ABOUT THIS EXERCISE ▸ The records that follow are to be repeated exactly, with no pictures carried over.

━━━ DATA TO USE

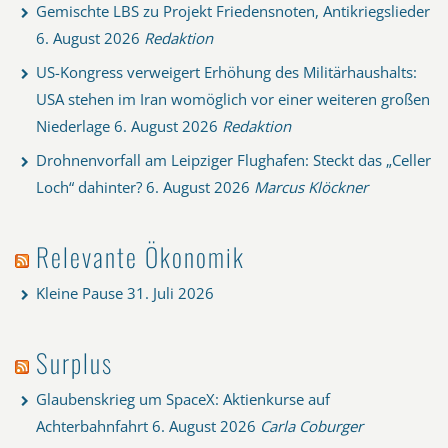
Gemischte LBS zu Projekt Friedensnoten, Antikriegslieder
6. August 2026
Redaktion
US-Kongress verweigert Erhöhung des Militärhaushalts:
USA stehen im Iran womöglich vor einer weiteren großen
Niederlage
6. August 2026
Redaktion
Drohnenvorfall am Leipziger Flughafen: Steckt das „Celler
Loch“ dahinter?
6. August 2026
Marcus Klöckner
Relevante Ökonomik
Kleine Pause
31. Juli 2026
Surplus
Glaubenskrieg um SpaceX: Aktienkurse auf
Achterbahnfahrt
6. August 2026
Carla Coburger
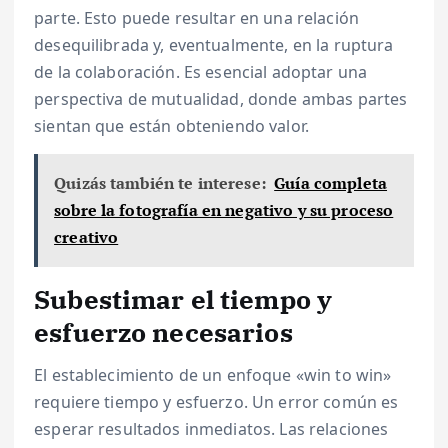
parte. Esto puede resultar en una relación
desequilibrada y, eventualmente, en la ruptura
de la colaboración. Es esencial adoptar una
perspectiva de mutualidad, donde ambas partes
sientan que están obteniendo valor.
Quizás también te interese:
Guía completa
sobre la fotografía en negativo y su proceso
creativo
Subestimar el tiempo y
esfuerzo necesarios
El establecimiento de un enfoque «win to win»
requiere tiempo y esfuerzo. Un error común es
esperar resultados inmediatos. Las relaciones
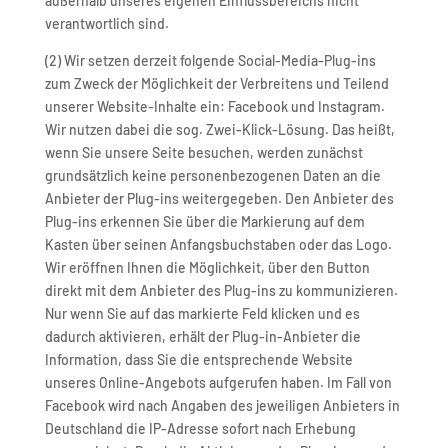
außerhalb unseres eigenen Einflussbereichs nicht
verantwortlich sind.
(2) Wir setzen derzeit folgende Social-Media-Plug-ins
zum Zweck der Möglichkeit der Verbreitens und Teilend
unserer Website-Inhalte ein: Facebook und Instagram.
Wir nutzen dabei die sog. Zwei-Klick-Lösung. Das heißt,
wenn Sie unsere Seite besuchen, werden zunächst
grundsätzlich keine personenbezogenen Daten an die
Anbieter der Plug-ins weitergegeben. Den Anbieter des
Plug-ins erkennen Sie über die Markierung auf dem
Kasten über seinen Anfangsbuchstaben oder das Logo.
Wir eröffnen Ihnen die Möglichkeit, über den Button
direkt mit dem Anbieter des Plug-ins zu kommunizieren.
Nur wenn Sie auf das markierte Feld klicken und es
dadurch aktivieren, erhält der Plug-in-Anbieter die
Information, dass Sie die entsprechende Website
unseres Online-Angebots aufgerufen haben. Im Fall von
Facebook wird nach Angaben des jeweiligen Anbieters in
Deutschland die IP-Adresse sofort nach Erhebung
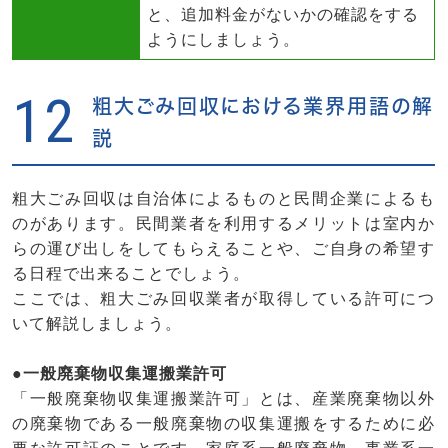
と、追加料金がないかの確認をする
ようにしましょう。
12
粗大ごみ回収における業界用語の解
説
粗大ごみ回収は自治体によるものと民間企業によるも
のがあります。民間業者を利用するメリットは室内か
らの運び出しをしてもらえることや、ご自身の希望す
る日程で出来ることでしょう。
ここでは、粗大ごみ回収業者が取得している許可につ
いて解説しましょう。
●一般廃棄物収集運搬業許可
「一般廃棄物収集運搬業許可」とは、産業廃棄物以外
の廃棄物である一般廃棄物の収集運搬をするために必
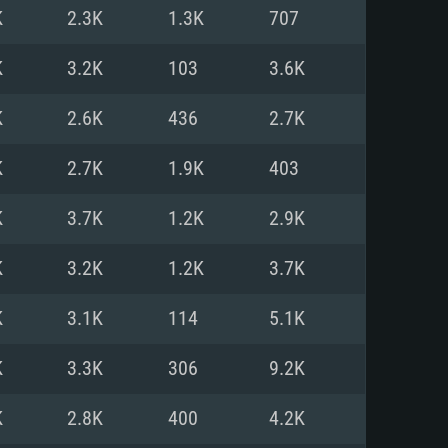
Pour Linux
K
2.3K
1.3K
707
e
e
e
K
3.2K
103
3.6K
K
2.6K
436
2.7K
 (64 bit)
r 11.0 ou plus récent
64bit
K
2.7K
1.9K
403
Core i5 ou Ryzen5 3600 et plus
i7 (Les processeurs Intel Xeon
Core i7
K
3.7K
1.2K
2.9K
rtés)
 plus
K
3.2K
1.2K
3.7K
upportant DirectX 11 ou plus et
NVIDIA 1060 avec les derniers
K
3.1K
114
5.1K
eForce 1060 et plus, Radeon RX
Radeon Vega II ou plus avec
e 6 mois) / de même pour AMD
vec les derniers drivers de
K
3.3K
306
9.2K
t supportant Vulkan
xion Internet à haut débit
xion Internet à haut débit
K
2.8K
400
4.2K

━━━━━━

RESULT BELOW ▸
Gemischte LBS zu Projekt Friedensnoten, Antikriegslieder
6. August 2026
Redaktion
US-Kongress verweigert Erhöhung des Militärhaushalts:
USA stehen im Iran womöglich vor einer weiteren großen
Niederlage
6. August 2026
Redaktion
Drohnenvorfall am Leipziger Flughafen: Steckt das „Celler
Loch“ dahinter?
6. August 2026
Marcus Klöckner
Relevante Ökonomik
Kleine Pause
31. Juli 2026
Surplus
Glaubenskrieg um SpaceX: Aktienkurse auf
Achterbahnfahrt
6. August 2026
Carla Coburger
parte. Esto puede resultar en una relación
desequilibrada y, eventualmente, en la ruptura
de la colaboración. Es esencial adoptar una
perspectiva de mutualidad, donde ambas partes
sientan que están obteniendo valor.
Quizás también te interese:
Guía completa
sobre la fotografía en negativo y su proceso
creativo
Subestimar el tiempo y
esfuerzo necesarios
El establecimiento de un enfoque «win to win»
requiere tiempo y esfuerzo. Un error común es
esperar resultados inmediatos. Las relaciones
außerhalb unseres eigenen Einflussbereichs nicht
verantwortlich sind.
(2) Wir setzen derzeit folgende Social-Media-Plug-ins
zum Zweck der Möglichkeit der Verbreitens und Teilend
unserer Website-Inhalte ein: Facebook und Instagram.
Wir nutzen dabei die sog. Zwei-Klick-Lösung. Das heißt,
wenn Sie unsere Seite besuchen, werden zunächst
grundsätzlich keine personenbezogenen Daten an die
Anbieter der Plug-ins weitergegeben. Den Anbieter des
Plug-ins erkennen Sie über die Markierung auf dem
Kasten über seinen Anfangsbuchstaben oder das Logo.
Wir eröffnen Ihnen die Möglichkeit, über den Button
direkt mit dem Anbieter des Plug-ins zu kommunizieren.
Nur wenn Sie auf das markierte Feld klicken und es
dadurch aktivieren, erhält der Plug-in-Anbieter die
Information, dass Sie die entsprechende Website
unseres Online-Angebots aufgerufen haben. Im Fall von
Facebook wird nach Angaben des jeweiligen Anbieters in
Deutschland die IP-Adresse sofort nach Erhebung
と、追加料金がないかの確認をする
ようにしましょう。
12
粗大ごみ回収における業界用語の解
説
粗大ごみ回収は自治体によるものと民間企業によるも
のがあります。民間業者を利用するメリットは室内か
らの運び出しをしてもらえることや、ご自身の希望す
る日程で出来ることでしょう。
ここでは、粗大ごみ回収業者が取得している許可につ
いて解説しましょう。
●一般廃棄物収集運搬業許可
「一般廃棄物収集運搬業許可」とは、産業廃棄物以外
の廃棄物である一般廃棄物の収集運搬をするために必
Pour Linux
K
2.3K
1.3K
707
e
e
e
K
3.2K
103
3.6K
K
2.6K
436
2.7K
 (64 bit)
r 11.0 ou plus récent
64bit
K
2.7K
1.9K
403
Core i5 ou Ryzen5 3600 et plus
i7 (Les processeurs Intel Xeon
Core i7
K
3.7K
1.2K
2.9K
rtés)
 plus
K
3.2K
1.2K
3.7K
upportant DirectX 11 ou plus et
NVIDIA 1060 avec les derniers
K
3.1K
114
5.1K
eForce 1060 et plus, Radeon RX
Radeon Vega II ou plus avec
e 6 mois) / de même pour AMD
vec les derniers drivers de
K
3.3K
306
9.2K
t supportant Vulkan
xion Internet à haut débit
xion Internet à haut débit
K
2.8K
400
4.2K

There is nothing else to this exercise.